What I talked to my client about was a practice that has completely revolutionized my daily life: curiosity.

Now, I’m not talking about plain old child-like wonder, ordinary inquisitiveness, or the kind that killed the cat. The dictionary definition gets a little closer with,  “a strong desire to know or learn something”.

What I’m talking about here is a consistent commitment to meet absolutely every single person, event, and feeling thing that shows up in your life with a deep and abiding curiosity. To live in a state of patient and observant noticing, rather than your habitual reactivity. To strongly desire an intimacy with yourself and with life.

Curiosity means instead of snapping at someone because I’m angry, I sit with the feeling and energy of anger in my body and notice it. I notice my thoughts, the angry tirade running through my head, the desire to run and hide from the uncomfortable feelings. I just witness, without judgement, and see what I can learn about myself. I gently inquire; I’m curious.

Maybe I ask a few questions: What’s happening here? What am I supposed to learn right now? How am I being triggered and what old thing is coming up now? What if I waited, what would happen then? What would my deepest wisdom advise here? What is the most loving response I could have now?
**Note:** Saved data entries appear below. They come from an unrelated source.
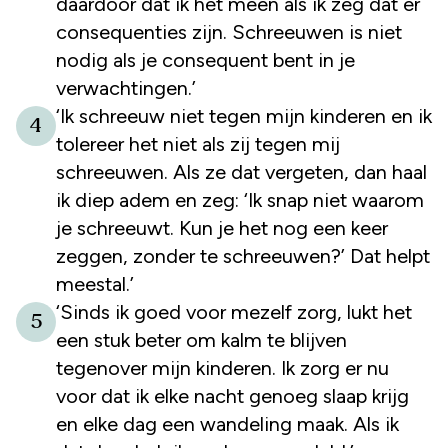
daardoor dat ik het meen als ik zeg dat er
consequenties zijn. Schreeuwen is niet
nodig als je consequent bent in je
verwachtingen.’
‘Ik schreeuw niet tegen mijn kinderen en ik
4
tolereer het niet als zij tegen mij
schreeuwen. Als ze dat vergeten, dan haal
ik diep adem en zeg: ‘Ik snap niet waarom
je schreeuwt. Kun je het nog een keer
zeggen, zonder te schreeuwen?’ Dat helpt
meestal.’
‘Sinds ik goed voor mezelf zorg, lukt het
5
een stuk beter om kalm te blijven
tegenover mijn kinderen. Ik zorg er nu
voor dat ik elke nacht genoeg slaap krijg
en elke dag een wandeling maak. Als ik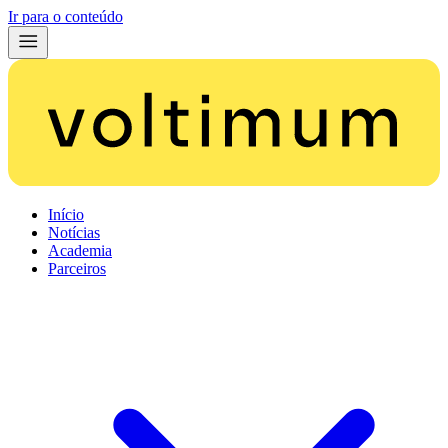
Ir para o conteúdo
Início
Notícias
Academia
Parceiros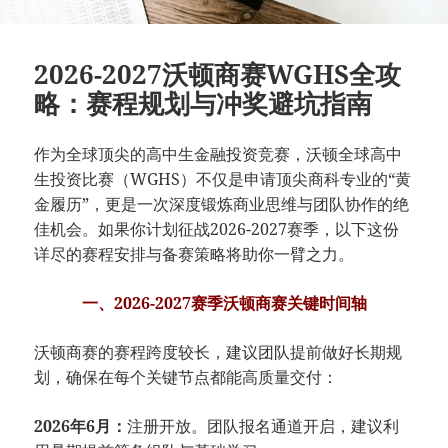
2026-2027沃顿商赛WGHS全攻
略：赛程规划与冲奖避坑指南
作为全球顶尖的高中生金融投资竞赛，沃顿全球高中
生投资比赛（WGHS）不仅是申请顶尖商科专业的“黄
金履历”，更是一次深度锻炼商业思维与团队协作的绝
佳机会。如果你计划征战2026-2027赛季，以下这份
详尽的赛程安排与备赛策略将助你一臂之力。
一、2026-2027赛季沃顿商赛关键时间轴
沃顿商赛的赛程跨度较长，建议团队提前做好长期规
划，确保在每个关键节点都能高质量交付：
2026年6月：
注册开放。团队报名通道开启，建议利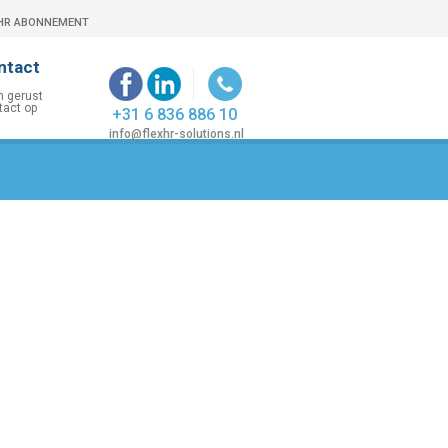
HR ABONNEMENT
ntact
+31 6 836 886 10
info@flexhr-solutions.nl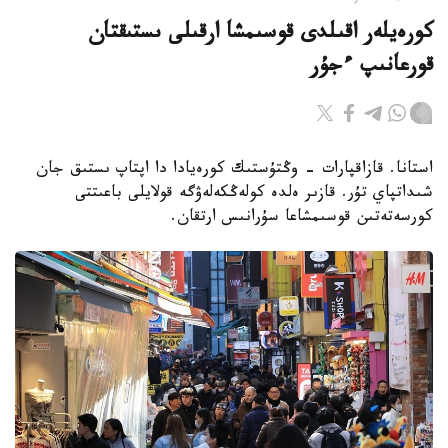
كورەيلەر اقىلدى قوسىمشا ارقىلى ىستىقتان
قورعانىپ ءجۇر
استانا. قازاقپارات - وڭتۇستىك كورەيادا دا اپتاپ ىستىق جان
شىداتپاي تۇر. قازىر ەلدە كولەڭكەلەۋگە قولايلى باعىتتى
كورسەتەتىن قوسىمشاعا سۇرانىس ارتقان.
What response will actually free me?

The way to change your reactive habits is to intervene in between the stimulus (whatever is pushing your buttons) and your reaction. Curiosity can be that intervention.

Sometimes I hold these questions in my mind for days, or even weeks or months. I keep touching back in and asking for insight, for new information, and for the deepest truth to reveal itself. That kind of fruit simply can’t ripen in an instant. I’ve had to give up the momentary satisfaction of a well-timed smart remark or having the last word, but that’s all just my ego trying to protect itself, isn’t it? That’s not the part of myself I ultimately want to esteem.

It just so happens that a daily spiritual practice, like meditation or yoga, actually trains you in curiosity. Present in the moment, you observe your thoughts and physical sensation, while anchoring your mind in something, like the physical sensation of the posture, your breath, or a mantra. This trains you to be patient, to stop reacting, and to receive all of yourself without judgement. This allows curiosity to settle in for a nice long residency.

Curiosity has been incredibly powerful in my life. It opens me to inner wisdom, calms me, and illuminates everything over time, helping me see things in new and unexpected ways. Give it a try. I guarantee that there’s nothing so urgent that it can’t wait for you to observe yourself for a bit and drop into a deeper, wiser place before responding.